Laptops have a metal enclosure which can conduct electricity. While charging, a small leakage may occur which can cause a laptop's exterior to gain potential. Thus while touching the metal enclosure, I close the circuit. The laptop has higher potential than ground and, as I'm between them touching both, a few milliamps current is set up to flow through me.

AC tingling sensation

Laptop chargers output low voltage and considering the resistance of a human body, the current is too low to cause any harm (You won't be reading this otherwise).  Also, home circuits will have a circuit breaker (tripper) to save you while things get worse.

I grabbed a wooden chair and, the sensation disappeared the moment I lifted my legs above the ground. (Legs down, feel the electrons. Legs up, nothing)

The extra pin

This is more of a discomfort than a safety issue. That's why we use a 3-pin plug to connect appliances to the electrical socket. The top large pin is the ground pin which literally connects to ground.

Electric ground

If by some means we connect the laptop exterior to the ground, then the electrons will take the low resistance path avoiding us. The laptop exterior is connected to the ground pin through the charger. All the ground pins are connected to a metal rod buried underground somewhere near your house.

The twist

Science tells me that I am not supposed to feel the current if I use a 3-pin connector. But I do use a 3-pin connector. Opening up the wall socket board which I use in my home, I found no wires connected to the ground pin back of the socket.

To the electrician,

How to take revenge on the laptop

It's not that only we get electrical shocks. We can give an electric shock to our laptop. (I bet, this is new to you)

"We develop static charges by rubbing our hand against a balloon" - remember seeing this in your school book.
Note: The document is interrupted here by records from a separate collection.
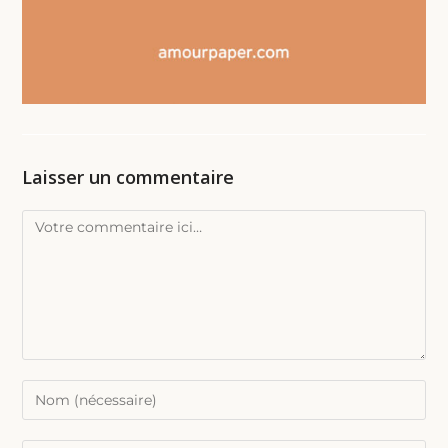
Laisser un commentaire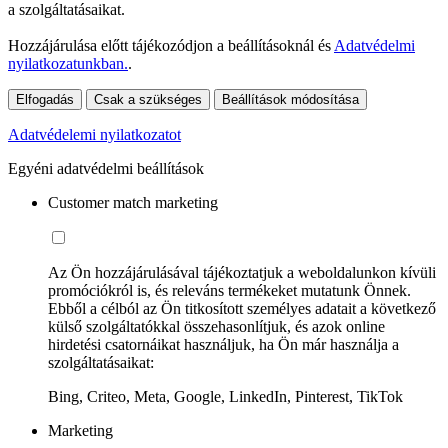
a szolgáltatásaikat.
Hozzájárulása előtt tájékozódjon a beállításoknál és
Adatvédelmi
nyilatkozatunkban.
.
Elfogadás
Csak a szükséges
Beállítások módosítása
Adatvédelemi nyilatkozatot
Egyéni adatvédelmi beállítások
Customer match marketing
Az Ön hozzájárulásával tájékoztatjuk a weboldalunkon kívüli
promóciókról is, és releváns termékeket mutatunk Önnek.
Ebből a célból az Ön titkosított személyes adatait a következő
külső szolgáltatókkal összehasonlítjuk, és azok online
hirdetési csatornáikat használjuk, ha Ön már használja a
szolgáltatásaikat:
Bing, Criteo, Meta, Google, LinkedIn, Pinterest, TikTok
Marketing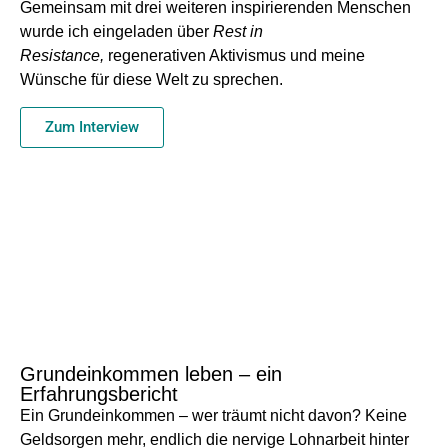
Gemeinsam mit drei weiteren inspirierenden Menschen
wurde ich eingeladen über
Rest in
Resistance,
regenerativen Aktivismus und meine
Wünsche für diese Welt zu sprechen.
Zum Interview
Grundeinkommen leben – ein
Erfahrungsbericht
Ein Grundeinkommen – wer träumt nicht davon? Keine
Geldsorgen mehr, endlich die nervige Lohnarbeit hinter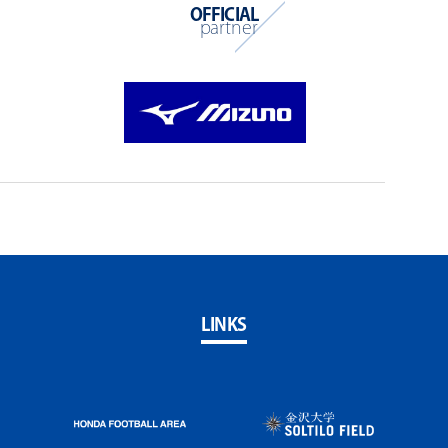
OFFICIAL
partner
LINKS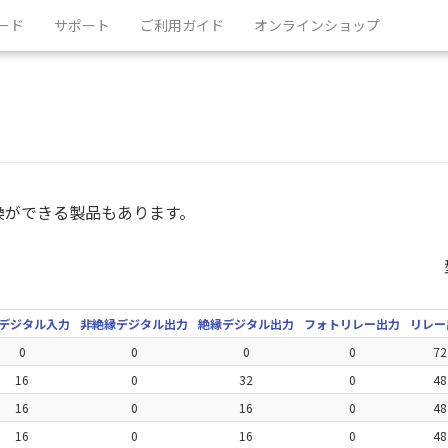
ード
サポート
ご利用ガイド
オンラインショップ
変換ができる製品もあります。
デジタル入力
非絶縁デジタル出力
絶縁デジタル出力
フォトリレー出力
リレー
0
0
0
0
72
16
0
32
0
48
16
0
16
0
48
16
0
16
0
48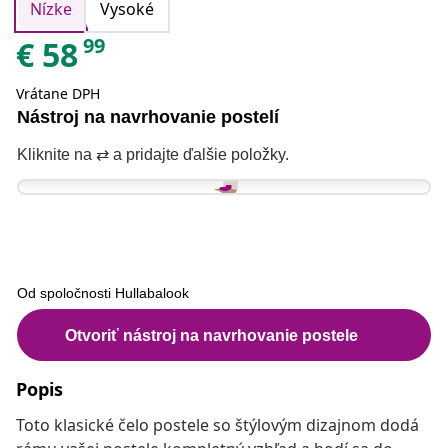
Nízke
Vysoké
99
€
58
Vrátane DPH
Popis
Toto klasické čelo postele so štýlovým dizajnom dodá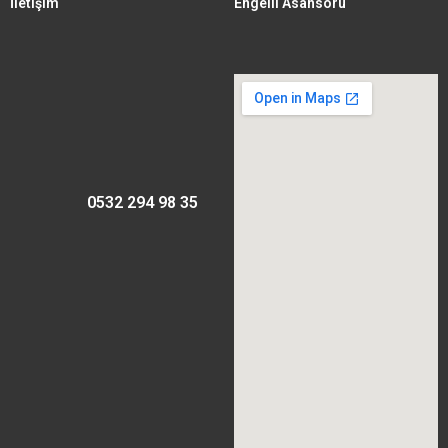
İletişim
Engelli Asansörü
0532 294 98 35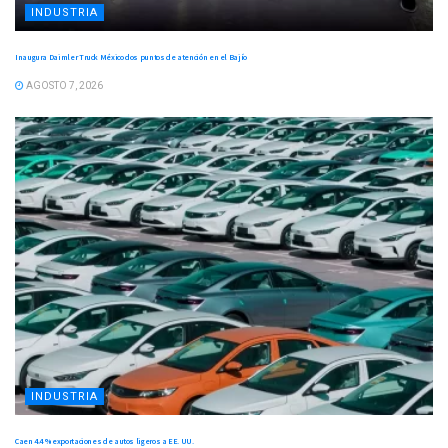
INDUSTRIA
Inaugura Daimler Truck México dos puntos de atención en el Bajío
AGOSTO 7, 2026
INDUSTRIA
Caen 4.4 % exportaciones de autos ligeros a EE. UU.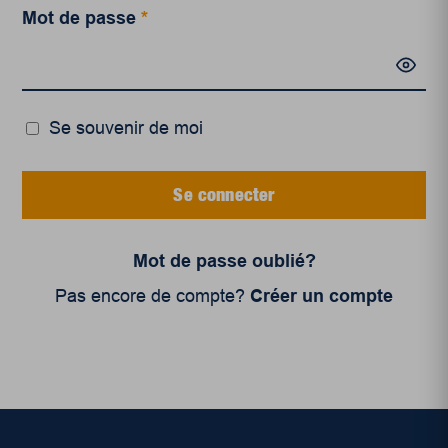
Mot de passe
*
Se souvenir de moi
Se connecter
Mot de passe oublié?
Pas encore de compte?
Créer un compte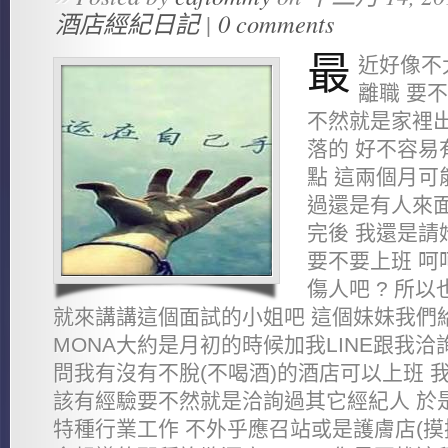
酒店經紀日記
|
0 comments
最
近好像不
離職 要
不然就是家裡
落的 好不容易
點 這兩個月可
過還是有人來面
完後 我還是請
要不要上班 呵
傷人吧 ? 所
就來講講這個面試的小姐吧 這個妹妹我們給
MONA大約是月初的時候加我LINE跟我洽
問我有沒有不脫(不喝酒)的酒店可以上班 
該有經驗要不然就是洽詢過其它經紀人 於
特種行業工作 不外乎應召站或是護膚店(摸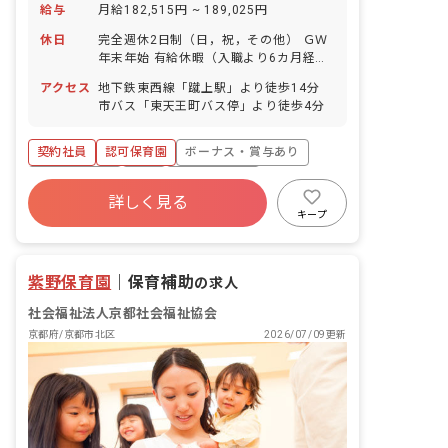
給与
月給182,515円 ~ 189,025円
休日
完全週休2日制（日，祝，その他） ＧＷ
年末年始 有給休暇（入職より6カ月経過
後、10日付与） 育児休業取得実績：あ
アクセス
地下鉄東西線「蹴上駅」より徒歩14分
り
市バス「東天王町バス停」より徒歩4分
契約社員
認可保育園
ボーナス・賞与あり
社会保険完備
有給
昇給昇進あり
詳しく見る
産休育休制度
社会福祉法人
車通勤可
キープ
未経験歓迎
紫野保育園
｜
保育補助
の求人
社会福祉法人京都社会福祉協会
京都府/京都市北区
2026/07/09更新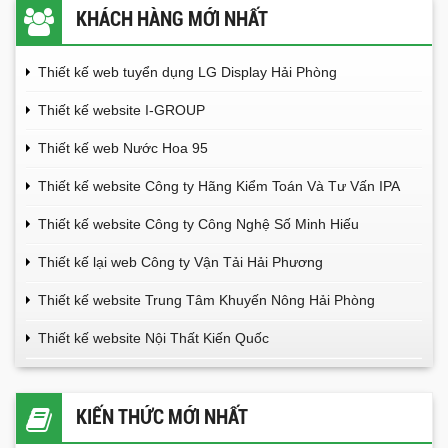
KHÁCH HÀNG MỚI NHẤT
Thiết kế web tuyển dụng LG Display Hải Phòng
Thiết kế website I-GROUP
Thiết kế web Nước Hoa 95
Thiết kế website Công ty Hãng Kiểm Toán Và Tư Vấn IPA
Thiết kế website Công ty Công Nghệ Số Minh Hiếu
Thiết kế lại web Công ty Vận Tải Hải Phương
Thiết kế website Trung Tâm Khuyến Nông Hải Phòng
Thiết kế website Nội Thất Kiến Quốc
KIẾN THỨC MỚI NHẤT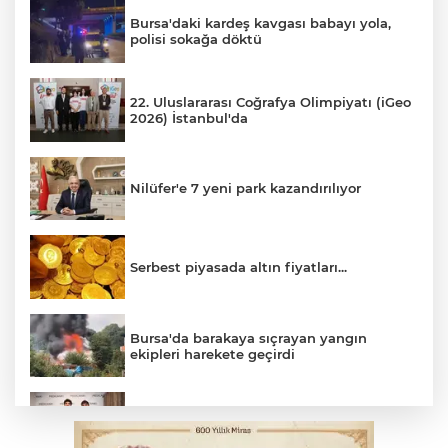
Bursa'daki kardeş kavgası babayı yola,
polisi sokağa döktü
22. Uluslararası Coğrafya Olimpiyatı (iGeo
2026) İstanbul'da
Nilüfer'e 7 yeni park kazandırılıyor
Serbest piyasada altın fiyatları...
Bursa'da barakaya sıçrayan yangın
ekipleri harekete geçirdi
TOFAŞ Basketbol'da sağlık kontrolleri
başladı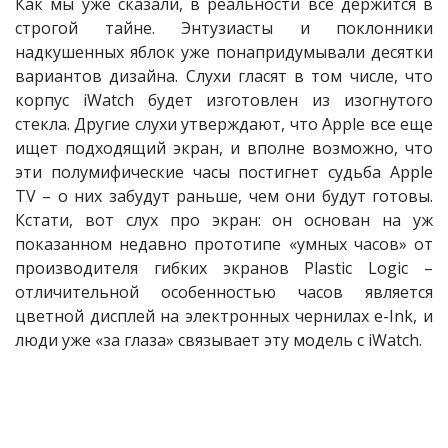
Как мы уже сказали, в реальности все держится в
строгой тайне. Энтузиасты и поклонники
надкушенных яблок уже понапридумывали десятки
вариантов дизайна. Слухи гласят в том числе, что
корпус iWatch будет изготовлен из изогнутого
стекла. Другие слухи утверждают, что Apple все еще
ищет подходящий экран, и вполне возможно, что
эти полумифические часы постигнет судьба Apple
TV – о них забудут раньше, чем они будут готовы.
Кстати, вот слух про экран: он основан на уж
показанном недавно прототипе «умных часов» от
производителя гибких экранов Plastic Logic –
отличительной особенностью часов является
цветной дисплей на электронных чернилах e-Ink, и
люди уже «за глаза» связывает эту модель с iWatch.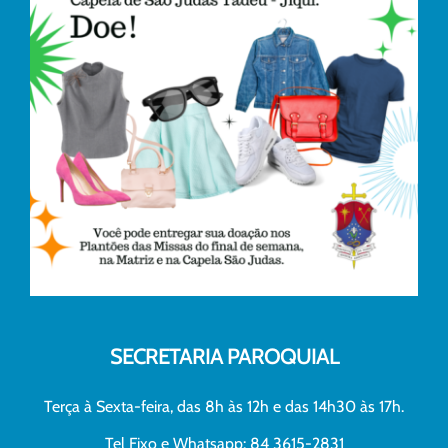
SECRETARIA PAROQUIAL
Terça à Sexta-feira, das 8h às 12h e das 14h30 às 17h.
Tel Fixo e Whatsapp: 84 3615-2831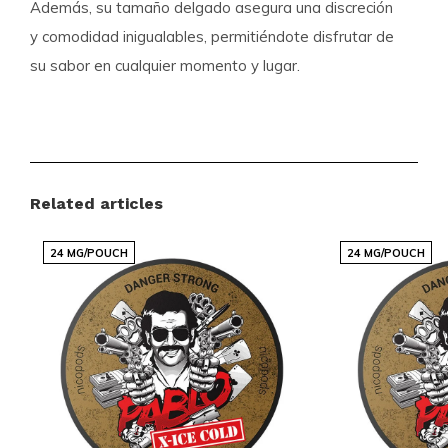
Además, su tamaño delgado asegura una discreción
y comodidad inigualables, permitiéndote disfrutar de
su sabor en cualquier momento y lugar.
Detalles del producto
Marca:
ZEUS
Categorías:
BOLSAS DE NICOTINA
, ZEUS
Related articles
Fuerza:
EXTRA FUERTE 15-25 MG
24 MG/POUCH
Sabor:
MENTA
24 MG/POUCH
Tamaño:
DELGADO
No te lo pierdas
Únete a la comunidad global de clientes satisfechos
que confían en Snussie.com para satisfacer sus
necesidades de productos de nicotina. Explora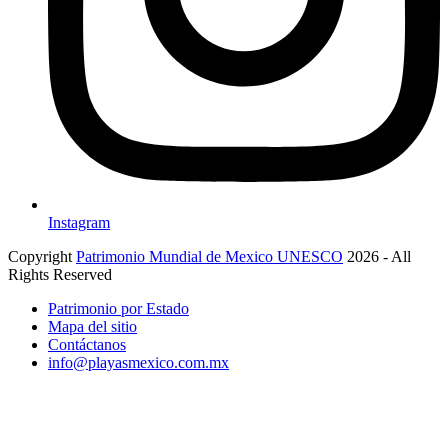
Instagram
Copyright
Patrimonio Mundial de Mexico UNESCO
2026 - All
Rights Reserved
Patrimonio por Estado
Mapa del sitio
Contáctanos
info@playasmexico.com.mx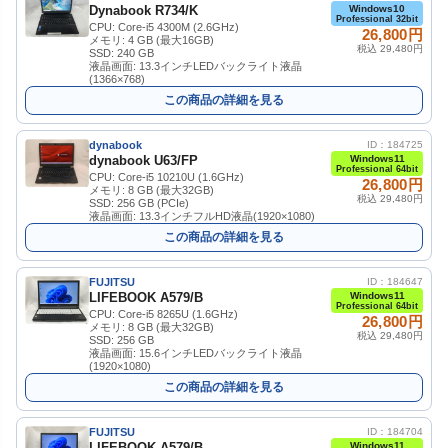
Dynabook R734/K
Windows10
Professional 32bit
CPU: Core-i5 4300M (2.6GHz)
26,800円
メモリ: 4 GB (最大16GB)
税込 29,480円
SSD: 240 GB
液晶画面: 13.3インチLEDバックライト液晶
(1366×768)
この商品の詳細を見る
dynabook
ID：184725
dynabook U63/FP
Windows11
Professional 64bit
CPU: Core-i5 10210U (1.6GHz)
26,800円
メモリ: 8 GB (最大32GB)
税込 29,480円
SSD: 256 GB (PCIe)
液晶画面: 13.3インチフルHD液晶(1920×1080)
この商品の詳細を見る
FUJITSU
ID：184647
LIFEBOOK A579/B
Windows11
Professional 64bit
CPU: Core-i5 8265U (1.6GHz)
26,800円
メモリ: 8 GB (最大32GB)
税込 29,480円
SSD: 256 GB
液晶画面: 15.6インチLEDバックライト液晶
(1920×1080)
この商品の詳細を見る
FUJITSU
ID：184704
LIFEBOOK A579/B
Windows11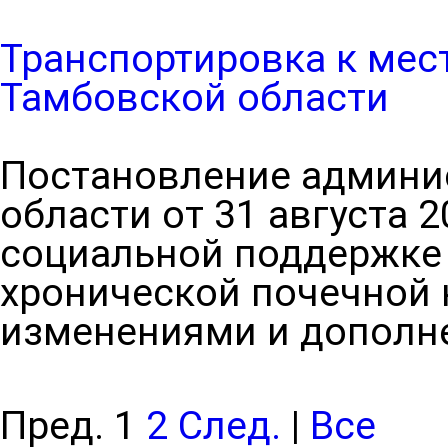
Транспортировка к мес
Тамбовской области
Постановление админи
области от 31 августа 20
социальной поддержке
хронической почечной 
изменениями и дополне
Пред.
1
2
След.
|
Все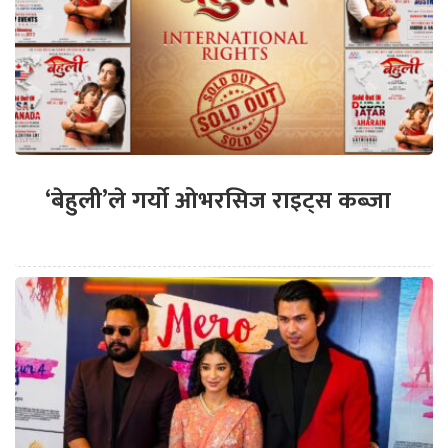
‘बेहुली’ले गर्यो ओभरसिज राइट्स कब्जा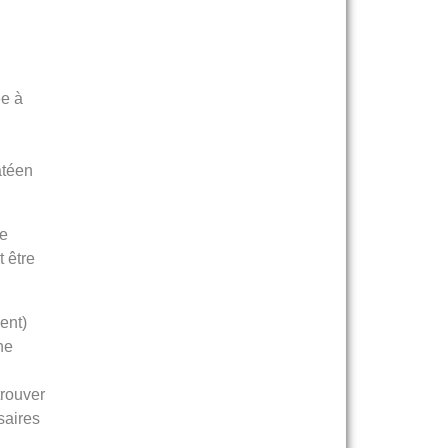
ée à
atéen
de
 être
ent)
ne
trouver
saires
Static charges get developed on us during day-to-day activities. If we touch any internal computer parts, we may spoil it because of this phenomenon called Electrostatic discharge (ESD).

Internal Hard disk, RAM chips, and other such things are shipped inside an anti-static bag for this reason. Professionals while fixing your laptop, use ESD wrist strap or grounding mat which connects your hand to the ground.